Федя
14 июня, 2017 6:56 дп
PHIL SUZEMKA
Phil Suzemka:
Я был маленьким, а Федя — большим. Вернее, не так: я был маленьким, а Федя тоже маленьким. Роста мы были одинакового, но я учился во втором классе, а Федя был старым: лет тридцать пять или сорок, я тогда ещё не разбирался.
Иногда мы ходили с ним вместе. Я шёл по делам — то в лапту поиграть, то бабушка за сахаром посылала, а Федя тоже шёл по делам. Он работал электриком и каждый день ходил с Хутора на тот край. С инструментами в сумке и почему-то с вечным мотком проволоки на плече. На работу свою Федя всегда опаздывал. То одна бабка из калитки высунется, попросит о чём-то, то другая, а то сам Федя что-нибудь заметит и тут же ковыляет помогать.

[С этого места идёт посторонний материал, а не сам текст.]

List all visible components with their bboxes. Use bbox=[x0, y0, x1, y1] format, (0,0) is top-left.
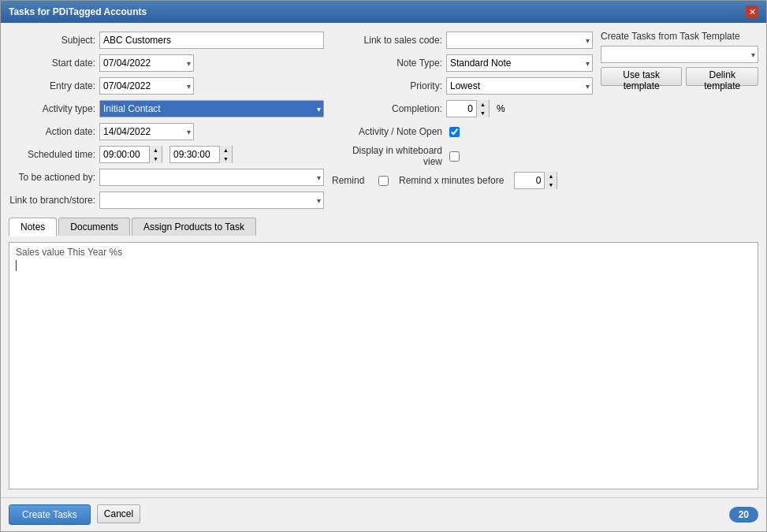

Федя был карликом. Но маленьким ростом природа не ограничилась: у Феди было два горба — на груди и на спине. Слово «карлик» на Хуторе не в ходу, да и применять его к Феде никому б в голову не пришло, но он сам говорил: «Я — карлик!». Это звучало чем-то вроде извинения, когда у Феди что-нибудь не получалось. Но так бывало редко. Обычно у него всё выходило как надо и он, светясь от удовольствия, мог в этот миг сказать: «Хоть и карлик…»

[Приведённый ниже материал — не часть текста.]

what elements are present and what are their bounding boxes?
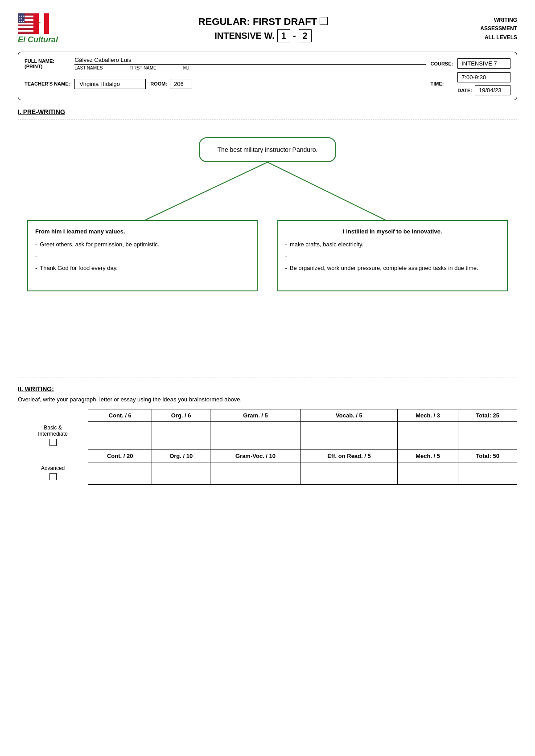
basic-gram-header: Gram. / 5 [210,409,301,422]
last-names-label: LAST NAMES [74,65,103,70]
svg-rect-5 [18,30,33,32]
logo-area: ★★★ ★★ ★★★ 🛡 El Cultural [18,13,67,45]
list-item: -make crafts, basic electricity. [285,240,500,249]
header: ★★★ ★★ ★★★ 🛡 El Cultural REGULAR: FIRST … [18,13,517,45]
basic-header-row: Cont. / 6 Org. / 6 Gram. / 5 Vocab. / 5 … [18,409,517,422]
basic-total-header: Total: 25 [458,409,517,422]
name-value: Gálvez Caballero Luis [74,57,426,65]
adv-total-score [458,462,517,485]
header-center: REGULAR: FIRST DRAFT INTENSIVE W. 1 - 2 [67,16,459,42]
svg-rect-4 [18,26,33,28]
subtitle-prefix: INTENSIVE W. [214,31,274,41]
svg-line-14 [268,162,386,220]
advanced-score-row: Advanced [18,462,517,485]
name-section: Gálvez Caballero Luis LAST NAMES FIRST N… [74,57,426,70]
adv-eff-score [300,462,397,485]
basic-org-score [152,422,210,450]
svg-text:★★★: ★★★ [19,20,25,23]
adv-org-header: Org. / 10 [152,450,210,462]
time-date-group: 7:00-9:30 DATE: 19/04/23 [457,72,510,95]
branch-right-title: I instilled in myself to be innovative. [285,227,500,237]
branch-right-list: -make crafts, basic electricity. - -Be o… [285,240,500,273]
prewriting-header: I. PRE-WRITING [18,108,517,115]
fullname-label-group: FULL NAME: (PRINT) [25,58,70,69]
time-label: TIME: [430,81,453,86]
basic-vocab-score [300,422,397,450]
mindmap-center-node: The best military instructor Panduro. [199,137,337,162]
branch-right: I instilled in myself to be innovative. … [277,220,508,291]
advanced-label-cell: Advanced [18,462,88,485]
advanced-header-row: Cont. / 20 Org. / 10 Gram-Voc. / 10 Eff.… [18,450,517,462]
basic-total-score [458,422,517,450]
writing-section: II. WRITING: Overleaf, write your paragr… [18,385,517,485]
advanced-checkbox[interactable] [49,473,57,480]
adv-org-score [152,462,210,485]
adv-mech-score [397,462,458,485]
adv-gram-header: Gram-Voc. / 10 [210,450,301,462]
adv-cont-header: Cont. / 20 [88,450,152,462]
svg-text:🛡: 🛡 [37,22,41,25]
right-line2: ASSESSMENT [459,25,517,33]
subtitle-row: INTENSIVE W. 1 - 2 [67,29,459,42]
prewriting-section: I. PRE-WRITING The best military instruc… [18,108,517,377]
right-line1: WRITING [459,16,517,25]
adv-eff-header: Eff. on Read. / 5 [300,450,397,462]
advanced-label: Advanced [21,465,84,471]
basic-org-header: Org. / 6 [152,409,210,422]
separator: - [293,31,296,41]
writing-instruction: Overleaf, write your paragraph, letter o… [18,396,517,403]
basic-checkbox[interactable] [49,439,57,446]
date-label: DATE: [457,88,472,93]
logo-text: El Cultural [18,35,67,45]
header-right-text: WRITING ASSESSMENT ALL LEVELS [459,16,517,42]
course-value: INTENSIVE 7 [457,58,510,69]
draft-checkbox[interactable] [320,17,328,25]
mindmap: The best military instructor Panduro. Fr… [27,128,508,300]
week-num1: 1 [277,29,290,42]
list-item: -Be organized, work under pressure, comp… [285,264,500,273]
first-name-label: FIRST NAME [129,65,156,70]
room-group: ROOM: 206 [150,79,192,89]
svg-line-13 [145,162,268,220]
teacher-value: Virginia Hidalgo [74,79,146,89]
branch-left-list: -Greet others, ask for permission, be op… [35,240,250,273]
prewriting-box: The best military instructor Panduro. Fr… [18,119,517,377]
basic-label: Basic &Intermediate [21,425,84,437]
list-item: - [285,252,500,262]
print-label: (PRINT) [25,64,70,69]
basic-cont-header: Cont. / 6 [88,409,152,422]
mindmap-lines-svg [27,162,508,220]
mi-label: M.I. [183,65,191,70]
info-table: FULL NAME: (PRINT) Gálvez Caballero Luis… [18,52,517,100]
adv-cont-score [88,462,152,485]
list-item: - [35,252,250,262]
basic-score-row: Basic &Intermediate [18,422,517,450]
room-value: 206 [170,79,192,89]
adv-total-header: Total: 50 [458,450,517,462]
adv-gram-score [210,462,301,485]
branch-left: From him I learned many values. -Greet o… [27,220,258,291]
basic-label-cell: Basic &Intermediate [18,422,88,450]
basic-mech-header: Mech. / 3 [397,409,458,422]
week-num2: 2 [299,29,312,42]
basic-mech-score [397,422,458,450]
logo-flag: ★★★ ★★ ★★★ 🛡 [18,13,49,34]
branch-left-title: From him I learned many values. [35,228,125,235]
basic-cont-score [88,422,152,450]
basic-vocab-header: Vocab. / 5 [300,409,397,422]
fullname-label: FULL NAME: [25,58,70,64]
scoring-table: Cont. / 6 Org. / 6 Gram. / 5 Vocab. / 5 … [18,409,517,485]
list-item: -Greet others, ask for permission, be op… [35,240,250,249]
right-line3: ALL LEVELS [459,33,517,42]
basic-gram-score [210,422,301,450]
basic-row-label-header [18,409,88,422]
teacher-room-section: Virginia Hidalgo ROOM: 206 [74,79,426,89]
mindmap-branches: From him I learned many values. -Greet o… [27,220,508,291]
title-text: REGULAR: FIRST DRAFT [198,16,317,27]
list-item: -Thank God for food every day. [35,264,250,273]
room-label: ROOM: [150,81,167,86]
writing-header: II. WRITING: [18,385,517,392]
adv-mech-header: Mech. / 5 [397,450,458,462]
main-title: REGULAR: FIRST DRAFT [67,16,459,28]
course-label: COURSE: [430,61,453,66]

Однажды кто-то из городских бросил: «Ты ж лилипут! Шёл бы ты в цирк!» Тогда в нашей жизни много было того, чего сейчас уже нет. Были, например, факельные шествия, как у немцев при Гитлере. А ещё были цирки лилипутов. На лилипута Федя обиделся: «Я не лилипут, я карлик! Не надо меня в цирк».

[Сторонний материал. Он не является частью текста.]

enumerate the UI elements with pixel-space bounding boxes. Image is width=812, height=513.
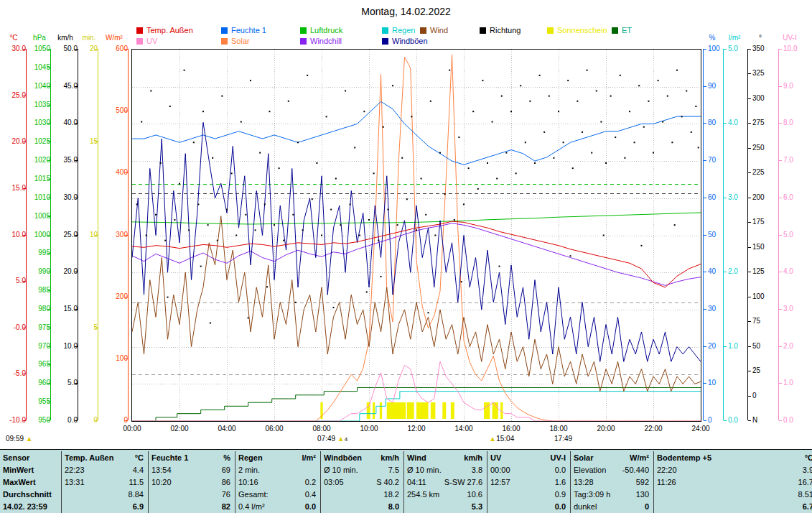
table-cell-value: 3.9 (803, 466, 812, 474)
axis-tick-mark (125, 172, 128, 173)
axis-tick-mark (23, 374, 26, 374)
table-cell-label: Tag:3:09 h (574, 490, 610, 499)
axis-tick-mark (47, 179, 50, 180)
axis-tick-mark (748, 98, 751, 99)
x-axis-label: 16:00 (499, 425, 523, 433)
table-cell: 6.7 (654, 500, 812, 512)
axis-tick-mark (704, 235, 706, 236)
axis-tick-label: 1025 (29, 138, 55, 145)
axis-tick-label: 1050 (29, 45, 55, 52)
axis-tick-mark (47, 105, 50, 106)
axis-tick-label: 1000 (29, 231, 55, 239)
table-cell: 5.3 (404, 500, 487, 512)
axis-tick-mark (47, 272, 50, 272)
axis-tick-label: 150 (748, 244, 777, 251)
axis-tick-label: 0.0 (779, 417, 805, 424)
table-row-label-column: SensorMinWertMaxWertDurchschnitt14.02. 2… (0, 451, 61, 513)
axis-tick-mark (23, 420, 26, 421)
table-cell: 82 (149, 500, 235, 512)
axis-tick-label: 5.0 (724, 45, 750, 52)
axis-tick-mark (95, 328, 98, 328)
table-cell-value: 0.0 (555, 466, 566, 474)
x-axis-label: 10:00 (357, 425, 381, 433)
x-axis-label: 12:00 (404, 425, 429, 433)
table-row-label: MaxWert (0, 476, 61, 488)
legend-item: Richtung (480, 26, 521, 35)
axis-tick-label: 985 (29, 287, 55, 294)
axis-unit-label: km/h (53, 34, 78, 42)
table-cell: 12:571.6 (487, 476, 570, 488)
table-column-header: UVUV-I (487, 451, 570, 463)
axis-tick-label: 15 (80, 138, 102, 145)
axis-tick-mark (75, 309, 78, 310)
axis-tick-mark (23, 49, 26, 50)
table-row-label: MinWert (0, 463, 61, 476)
legend-swatch (612, 27, 618, 34)
legend-label: ET (622, 26, 632, 34)
axis-tick-label: 40 (704, 268, 725, 275)
axis-tick-label: 1.0 (724, 343, 750, 350)
legend-swatch (300, 27, 307, 34)
table-column: UVUV-I00:000.012:571.60.90.0 (487, 451, 570, 513)
axis-tick-mark (704, 346, 706, 347)
table-cell-label: dunkel (574, 502, 597, 511)
table-cell-value: 82 (222, 502, 230, 511)
axis-tick-mark (47, 160, 50, 161)
axis-°: °350325300275250225200175150125100755025… (747, 49, 773, 420)
table-cell: Ø 10 min.3.8 (404, 463, 487, 476)
x-axis-label: 00:00 (120, 425, 144, 433)
axis-tick-mark (748, 123, 751, 124)
axis-tick-mark (748, 148, 751, 149)
axis-tick-mark (47, 364, 50, 365)
table-column-name: Feuchte 1 (151, 453, 188, 462)
axis-tick-label: 10.0 (1, 231, 30, 239)
legend-item: Windböen (382, 37, 428, 46)
axis-unit-label: UV-I (779, 34, 801, 42)
axis-tick-label: 75 (748, 318, 777, 325)
table-cell-value: 0.0 (555, 502, 566, 511)
axis-tick-mark (704, 86, 706, 87)
axis-tick-mark (724, 49, 727, 50)
axis-tick-mark (748, 420, 751, 421)
table-cell-label: 10:16 (238, 478, 258, 486)
sun-marker-text: 09:59 (6, 435, 26, 443)
axis-tick-label: 975 (29, 324, 55, 331)
axis-l/m²: l/m²5.04.03.02.01.00.0 (723, 49, 745, 420)
axis-tick-label: 6.0 (779, 194, 805, 201)
axis-tick-label: 30.0 (53, 194, 82, 201)
legend-swatch (382, 27, 388, 34)
table-cell-value: 5.3 (472, 502, 482, 511)
axis-tick-mark (779, 383, 782, 384)
table-cell-value: 8.0 (388, 502, 399, 511)
plot-area (131, 49, 701, 422)
axis-tick-label: 15.0 (1, 185, 30, 192)
x-axis-label: 20:00 (594, 425, 618, 433)
legend-swatch (136, 38, 143, 45)
table-column-unit: % (223, 453, 230, 462)
table-cell-value: 76 (222, 490, 230, 499)
axis-tick-mark (748, 73, 751, 74)
table-column-unit: UV-I (551, 453, 566, 462)
table-cell: 22:234.4 (62, 463, 148, 476)
table-cell-value: 18.2 (384, 490, 399, 499)
table-column-header: Bodentemp +5°C (654, 451, 812, 463)
axis-tick-label: -5.0 (1, 370, 30, 377)
legend-item: Solar (221, 37, 250, 46)
axis-tick-label: 350 (748, 45, 777, 52)
table-column-name: Regen (238, 453, 263, 462)
table-column-header: Temp. Außen°C (62, 451, 148, 463)
axis-tick-mark (75, 160, 78, 161)
legend-item: UV (136, 37, 157, 46)
axis-tick-label: 10 (80, 231, 102, 239)
table-cell-label: Ø 10 min. (324, 466, 358, 474)
axis-tick-label: 5.0 (779, 231, 805, 239)
table-cell: dunkel0 (571, 500, 653, 512)
table-cell-value: 16.7 (798, 478, 812, 486)
axis-unit-label: % (704, 34, 721, 42)
legend-item: ET (612, 26, 632, 35)
axis-tick-mark (724, 272, 727, 272)
legend-swatch (420, 27, 426, 34)
table-cell-value: 10.6 (467, 490, 482, 499)
table-column-name: Bodentemp +5 (657, 453, 711, 462)
axis-tick-mark (125, 420, 128, 421)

Жил Федя один. Да и кто б согласился с ним жить? Хозяйства у него, кроме двух куриц, никакого не было. Готовил себе он сам. Пододвигал к печке маленькую скамеечку и, встав на неё, шуровал ухватами, ставя и доставая чугунки. Время от времени ему пытались то принести чего-нибудь из еды, то просто накормить. Ну, вроде, как плату за работу. Федя отказывался: «Что я, сам, что ли, не могу сготовить?» Ещё и обижался.
Нам он чинил велосипеды, делал змеев, рогатки… Говорил: «Только по птицам не стреляйте…». Мы спрашивали: «А по лягушкам можно?». «И по лягушкам нельзя, — отвечал Федя, — ни по кому нельзя».
Ходить ему было трудно. Ноги у Феди были слабыми, а руки сильными и очень умелыми. На Хуторе Федины руки называли золотыми. И они у него постоянно были заняты делом. Помогал он всем. Иногда какой-нибудь мужик даже пытался его отогнать: «Федь! Ну куда ты лезешь! Я после работы сам всё исправлю!» «Иди, Иван, иди, — сопел Федя, — иди, а то прогул запишут, а у меня выходной всё равно…» И принимался чинить забор, или перебирать сепаратор, или отбивать косу.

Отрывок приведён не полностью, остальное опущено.